32

Jonas Stern escuchó los ruidos desde la sombra de una barraca de madera. Al principio sólo oyó el silbido del viento que soplaba sobre el río Recknitz. Anna Kaas tenía razón. Era más fuerte allí que entre los árboles de la cima.

Poco a poco empezó a distinguir otro ruido. Eran ronquidos. Se deslizó sigilosamente a lo largo de la hilera de cuadras.

Había llegado hasta ahí con una combinación de audacia y sigilo. Antes de llegar al alambrado trasero de Totenhausen, cruzó tres zanjas largas y estrechas entre los árboles. En África había conocido el olor de la piel quemada; por eso supo qué había en las zanjas.

La vista de los árboles le permitió elaborar su plan. Las altas confieras crecían muy cerca del alambrado en tres costados del campo.
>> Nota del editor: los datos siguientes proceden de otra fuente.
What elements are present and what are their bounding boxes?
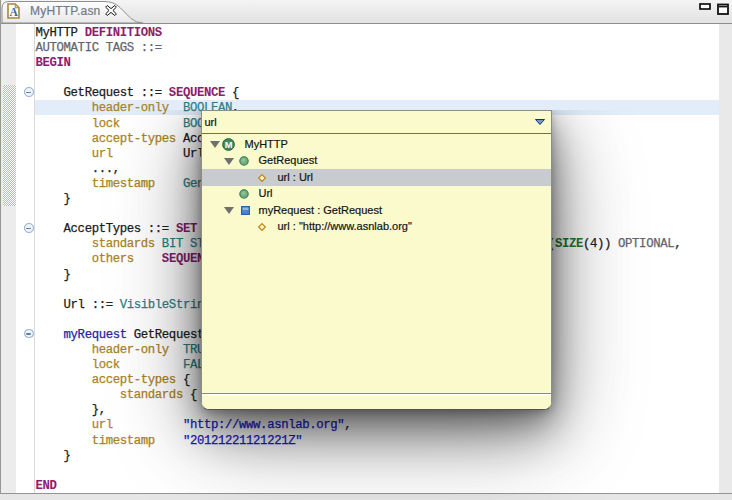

Colgó su Schmeisser de un hombro, trepó a un abedul, se deslizó por una rama y saltó al suelo nevado junto al granero que ocultaba la fábrica de gases.
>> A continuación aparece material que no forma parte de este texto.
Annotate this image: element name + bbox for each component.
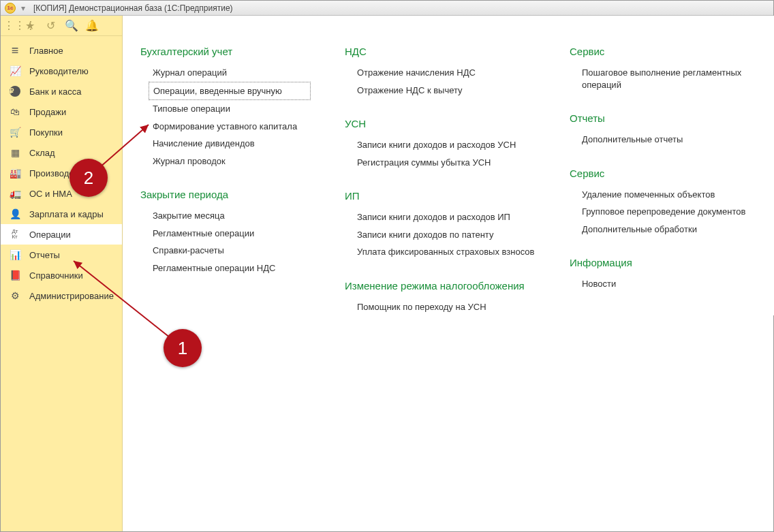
- menu-link[interactable]: Закрытие месяца: [140, 207, 311, 225]
- star-icon[interactable]: ★: [24, 19, 36, 32]
- factory-icon: 🏭: [9, 167, 21, 179]
- column-1: Бухгалтерский учетЖурнал операцийОпераци…: [140, 43, 311, 277]
- nav-item-dtkt[interactable]: ДтКтОперации: [1, 224, 122, 245]
- column-3: СервисПошаговое выполнение регламентных …: [570, 43, 774, 293]
- history-icon[interactable]: ↺: [44, 19, 57, 32]
- group-heading: Закрытие периода: [140, 189, 311, 200]
- group-heading: НДС: [345, 46, 536, 57]
- sidebar: ⋮⋮⋮ ★ ↺ 🔍 🔔 ≡Главное📈Руководителю₽Банк и…: [1, 16, 123, 531]
- menu-link[interactable]: Дополнительные обработки: [570, 221, 774, 238]
- group-heading: ИП: [345, 190, 536, 202]
- group-heading: Изменение режима налогообложения: [345, 280, 536, 292]
- nav-item-gear[interactable]: ⚙Администрирование: [1, 285, 122, 306]
- sidebar-toolbar: ⋮⋮⋮ ★ ↺ 🔍 🔔: [1, 16, 122, 36]
- chart-icon: 📈: [9, 65, 21, 77]
- group-heading: Сервис: [570, 46, 774, 57]
- app-icon: 1c: [5, 3, 16, 14]
- content: Бухгалтерский учетЖурнал операцийОпераци…: [123, 16, 774, 315]
- nav-item-book[interactable]: 📕Справочники: [1, 265, 122, 285]
- menu-link[interactable]: Начисление дивидендов: [140, 135, 311, 153]
- bars-icon: 📊: [9, 249, 21, 261]
- group-heading: УСН: [345, 118, 536, 129]
- nav-item-chart[interactable]: 📈Руководителю: [1, 61, 122, 81]
- column-2: НДСОтражение начисления НДСОтражение НДС…: [345, 43, 536, 315]
- apps-icon[interactable]: ⋮⋮⋮: [3, 19, 16, 32]
- ruble-icon: ₽: [9, 85, 21, 97]
- menu-icon: ≡: [9, 44, 21, 57]
- cart-icon: 🛒: [9, 126, 21, 138]
- menu-link[interactable]: Регламентные операции НДС: [140, 260, 311, 277]
- menu-link[interactable]: Удаление помеченных объектов: [570, 186, 774, 204]
- nav-item-menu[interactable]: ≡Главное: [1, 40, 122, 61]
- menu-link[interactable]: Журнал операций: [140, 64, 311, 82]
- nav-item-label: Главное: [29, 46, 114, 56]
- menu-link[interactable]: Регламентные операции: [140, 225, 311, 242]
- annotation-badge-1: 1: [164, 329, 202, 367]
- menu-link[interactable]: Журнал проводок: [140, 153, 311, 170]
- nav-item-label: Продажи: [29, 107, 114, 117]
- gear-icon: ⚙: [9, 290, 21, 302]
- nav-item-label: Банк и касса: [29, 87, 114, 97]
- nav-item-label: Администрирование: [29, 291, 114, 301]
- menu-link[interactable]: Групповое перепроведение документов: [570, 203, 774, 221]
- nav-item-label: Отчеты: [29, 250, 114, 260]
- book-icon: 📕: [9, 269, 21, 281]
- dtkt-icon: ДтКт: [9, 228, 21, 240]
- truck-icon: 🚛: [9, 187, 21, 200]
- nav-item-cart[interactable]: 🛒Покупки: [1, 122, 122, 142]
- nav-item-bars[interactable]: 📊Отчеты: [1, 245, 122, 265]
- menu-link[interactable]: Отражение НДС к вычету: [345, 82, 536, 99]
- nav-item-label: Покупки: [29, 127, 114, 138]
- annotation-badge-2: 2: [69, 159, 108, 197]
- menu-link[interactable]: Справки-расчеты: [140, 242, 311, 260]
- titlebar: 1c ▾ [КОПИЯ] Демонстрационная база (1С:П…: [1, 1, 773, 16]
- menu-link[interactable]: Отражение начисления НДС: [345, 64, 536, 82]
- menu-link[interactable]: Регистрация суммы убытка УСН: [345, 154, 536, 172]
- nav-item-label: Справочники: [29, 270, 114, 281]
- menu-link[interactable]: Формирование уставного капитала: [140, 118, 311, 136]
- group-heading: Информация: [570, 257, 774, 268]
- boxes-icon: ▦: [9, 146, 21, 159]
- bell-icon[interactable]: 🔔: [85, 19, 97, 32]
- window-title: [КОПИЯ] Демонстрационная база (1С:Предпр…: [33, 3, 233, 13]
- group-heading: Сервис: [570, 168, 774, 179]
- search-icon[interactable]: 🔍: [65, 19, 77, 32]
- group-heading: Отчеты: [570, 112, 774, 124]
- menu-link[interactable]: Операции, введенные вручную: [149, 82, 311, 101]
- nav-item-label: Операции: [29, 230, 114, 240]
- nav-item-label: Зарплата и кадры: [29, 209, 114, 219]
- menu-link[interactable]: Записи книги доходов и расходов ИП: [345, 208, 536, 226]
- menu-link[interactable]: Дополнительные отчеты: [570, 131, 774, 148]
- menu-link[interactable]: Уплата фиксированных страховых взносов: [345, 243, 536, 261]
- group-heading: Бухгалтерский учет: [140, 46, 311, 57]
- nav-item-label: Руководителю: [29, 66, 114, 76]
- nav-item-person[interactable]: 👤Зарплата и кадры: [1, 204, 122, 224]
- menu-link[interactable]: Новости: [570, 275, 774, 293]
- nav-item-ruble[interactable]: ₽Банк и касса: [1, 81, 122, 101]
- person-icon: 👤: [9, 208, 21, 220]
- menu-link[interactable]: Пошаговое выполнение регламентных операц…: [570, 64, 774, 93]
- menu-link[interactable]: Записи книги доходов и расходов УСН: [345, 136, 536, 154]
- nav-item-boxes[interactable]: ▦Склад: [1, 142, 122, 163]
- titlebar-dropdown-icon[interactable]: ▾: [18, 3, 28, 13]
- bag-icon: 🛍: [9, 106, 21, 118]
- nav-item-label: Склад: [29, 148, 114, 158]
- menu-link[interactable]: Типовые операции: [140, 100, 311, 118]
- menu-link[interactable]: Записи книги доходов по патенту: [345, 226, 536, 244]
- nav-item-bag[interactable]: 🛍Продажи: [1, 101, 122, 122]
- menu-link[interactable]: Помощник по переходу на УСН: [345, 298, 536, 316]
Antes que lo traicionaran los nervios, se irguió y marchó resueltamente hacia el portón que separaba la fábrica del campo propiamente dicho. Había un centinela, un soldado raso SS con el uniforme pardo del guardia de campo de concentración. Stern iba a mostrar sus documentos, pero su uniforme verde grisáceo de la SD y la Cruz, de Hierro bastaron para identificarlo. Con un enérgico Heil Hitler! pasó junto al centinela que se había cuadrado respetuosamente para dejarlo pasar.

Le fue fácil orientarse. Marchando con paso enérgico para tranquilizar a los vigías de las torres recorrió el callejón entre el hospital y la Cámara E, giró a la izquierda y se dirigió al alambre tejido que rodeaba las cuadras de prisioneros. Bordeó el alambrado hasta llegar a un punto fuera del alcance de la vista de las torres. El centinela del portón trasero miraba hacia el bosque. No había aisladores: por consiguiente, el alambrado no estaba electrificado. Lo escaló rápidamente y se dejó caer del otro lado.
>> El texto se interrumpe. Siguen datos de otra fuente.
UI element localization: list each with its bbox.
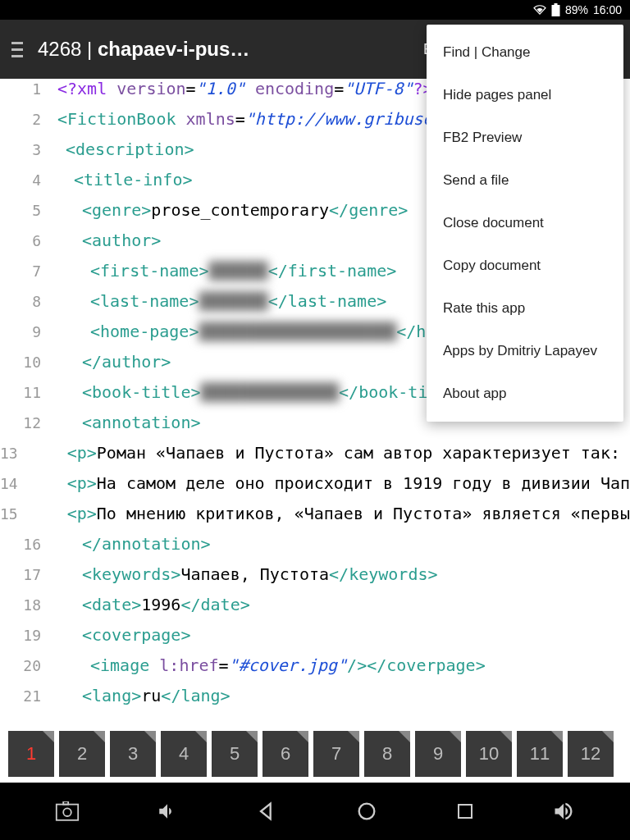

Ya había oído los ronquidos de la primera cuadra. Oyó lo mismo en las tres siguientes. Se detuvo en la quinta y al inclinarse para apretar el oído contra una grieta vio un tenue resplandor amarillo, como de la luz de una vela. Oyó una voz. No era más que un susurro, pero se le erizaron los pelos de la nuca.

Hablaba en idish.

Tomó aliento e introdujo el dedo en el guardamonte de su Schmeisser. Se irguió, subió los tres escalones y entró en la cuadra.

La vela se apagó al instante. Oyó pasos que corrían frenéticos como si fueran ratas y… silencio. El aire tibio estaba impregnado de olores a lana sucia y desinfectante.

– Escúchenme -susurró en idish-. ¿Todos son judíos?

No hubo respuesta.

– Escuchen, no soy lo que parezco. ¿Son todos judíos?

Nada.

Lamentó no haberse quitado el uniforme de la SD.

– Soy judío -prosiguió-. Vine de Palestina. Soy espía y he venido a comprobar lo que hacen los nazis a nuestro pueblo.

Si hubiera dicho que era el Mesías enviado por Dios, el impacto de sus palabras no habría sido mayor. Vio el reflejo de ojos que lo miraban aterrados y atónitos, como conejos acorralados en la oscuridad.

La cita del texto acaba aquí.